TASK REQUIREMENTS –
Nothing should be left out: repeat all the data exactly.

===== DATASET =====

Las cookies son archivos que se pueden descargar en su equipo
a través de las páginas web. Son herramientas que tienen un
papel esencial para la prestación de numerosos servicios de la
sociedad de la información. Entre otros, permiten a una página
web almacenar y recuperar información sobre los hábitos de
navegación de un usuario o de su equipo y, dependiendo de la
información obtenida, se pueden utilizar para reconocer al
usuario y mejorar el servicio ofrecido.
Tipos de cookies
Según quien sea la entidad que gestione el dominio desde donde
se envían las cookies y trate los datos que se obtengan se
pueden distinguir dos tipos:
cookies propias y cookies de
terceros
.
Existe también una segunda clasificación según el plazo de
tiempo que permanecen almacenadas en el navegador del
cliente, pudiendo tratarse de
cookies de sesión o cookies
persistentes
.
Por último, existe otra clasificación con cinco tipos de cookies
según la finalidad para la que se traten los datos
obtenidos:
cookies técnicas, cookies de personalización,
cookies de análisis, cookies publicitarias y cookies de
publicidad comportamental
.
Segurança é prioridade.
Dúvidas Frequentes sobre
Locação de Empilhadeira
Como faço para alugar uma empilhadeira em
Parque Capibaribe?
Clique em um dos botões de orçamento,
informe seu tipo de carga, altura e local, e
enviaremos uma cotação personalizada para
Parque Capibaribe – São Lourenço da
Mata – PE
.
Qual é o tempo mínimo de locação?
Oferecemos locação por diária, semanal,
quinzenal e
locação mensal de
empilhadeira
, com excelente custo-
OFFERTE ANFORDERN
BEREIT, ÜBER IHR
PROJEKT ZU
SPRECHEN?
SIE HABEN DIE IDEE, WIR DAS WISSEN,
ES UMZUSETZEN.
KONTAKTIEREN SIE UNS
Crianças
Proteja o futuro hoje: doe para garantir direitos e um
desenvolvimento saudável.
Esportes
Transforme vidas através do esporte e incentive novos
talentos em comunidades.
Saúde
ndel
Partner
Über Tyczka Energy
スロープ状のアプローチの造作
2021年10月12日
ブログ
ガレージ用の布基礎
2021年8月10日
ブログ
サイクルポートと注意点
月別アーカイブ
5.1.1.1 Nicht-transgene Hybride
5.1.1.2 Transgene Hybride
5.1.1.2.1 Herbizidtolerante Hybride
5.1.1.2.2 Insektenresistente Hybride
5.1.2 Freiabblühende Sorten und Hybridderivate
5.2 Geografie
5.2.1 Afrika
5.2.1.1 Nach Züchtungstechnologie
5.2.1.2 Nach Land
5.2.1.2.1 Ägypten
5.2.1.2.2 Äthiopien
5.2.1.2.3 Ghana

=====

RESPONSE BELOW –
Las cookies son archivos que se pueden descargar en su equipo
a través de las páginas web. Son herramientas que tienen un
papel esencial para la prestación de numerosos servicios de la
sociedad de la información. Entre otros, permiten a una página
web almacenar y recuperar información sobre los hábitos de
navegación de un usuario o de su equipo y, dependiendo de la
información obtenida, se pueden utilizar para reconocer al
usuario y mejorar el servicio ofrecido.
Tipos de cookies
Según quien sea la entidad que gestione el dominio desde donde
se envían las cookies y trate los datos que se obtengan se
pueden distinguir dos tipos:
cookies propias y cookies de
terceros
.
Existe también una segunda clasificación según el plazo de
tiempo que permanecen almacenadas en el navegador del
cliente, pudiendo tratarse de
cookies de sesión o cookies
persistentes
.
Por último, existe otra clasificación con cinco tipos de cookies
según la finalidad para la que se traten los datos
obtenidos:
cookies técnicas, cookies de personalización,
cookies de análisis, cookies publicitarias y cookies de
publicidad comportamental
.
Segurança é prioridade.
Dúvidas Frequentes sobre
Locação de Empilhadeira
Como faço para alugar uma empilhadeira em
Parque Capibaribe?
Clique em um dos botões de orçamento,
informe seu tipo de carga, altura e local, e
enviaremos uma cotação personalizada para
Parque Capibaribe – São Lourenço da
Mata – PE
.
Qual é o tempo mínimo de locação?
Oferecemos locação por diária, semanal,
quinzenal e
locação mensal de
empilhadeira
, com excelente custo-
OFFERTE ANFORDERN
BEREIT, ÜBER IHR
PROJEKT ZU
SPRECHEN?
SIE HABEN DIE IDEE, WIR DAS WISSEN,
ES UMZUSETZEN.
KONTAKTIEREN SIE UNS
Crianças
Proteja o futuro hoje: doe para garantir direitos e um
desenvolvimento saudável.
Esportes
Transforme vidas através do esporte e incentive novos
talentos em comunidades.
Saúde
ndel
Partner
Über Tyczka Energy
スロープ状のアプローチの造作
2021年10月12日
ブログ
ガレージ用の布基礎
2021年8月10日
ブログ
サイクルポートと注意点
月別アーカイブ
5.1.1.1 Nicht-transgene Hybride
5.1.1.2 Transgene Hybride
5.1.1.2.1 Herbizidtolerante Hybride
5.1.1.2.2 Insektenresistente Hybride
5.1.2 Freiabblühende Sorten und Hybridderivate
5.2 Geografie
5.2.1 Afrika
5.2.1.1 Nach Züchtungstechnologie
5.2.1.2 Nach Land
5.2.1.2.1 Ägypten
5.2.1.2.2 Äthiopien
5.2.1.2.3 Ghana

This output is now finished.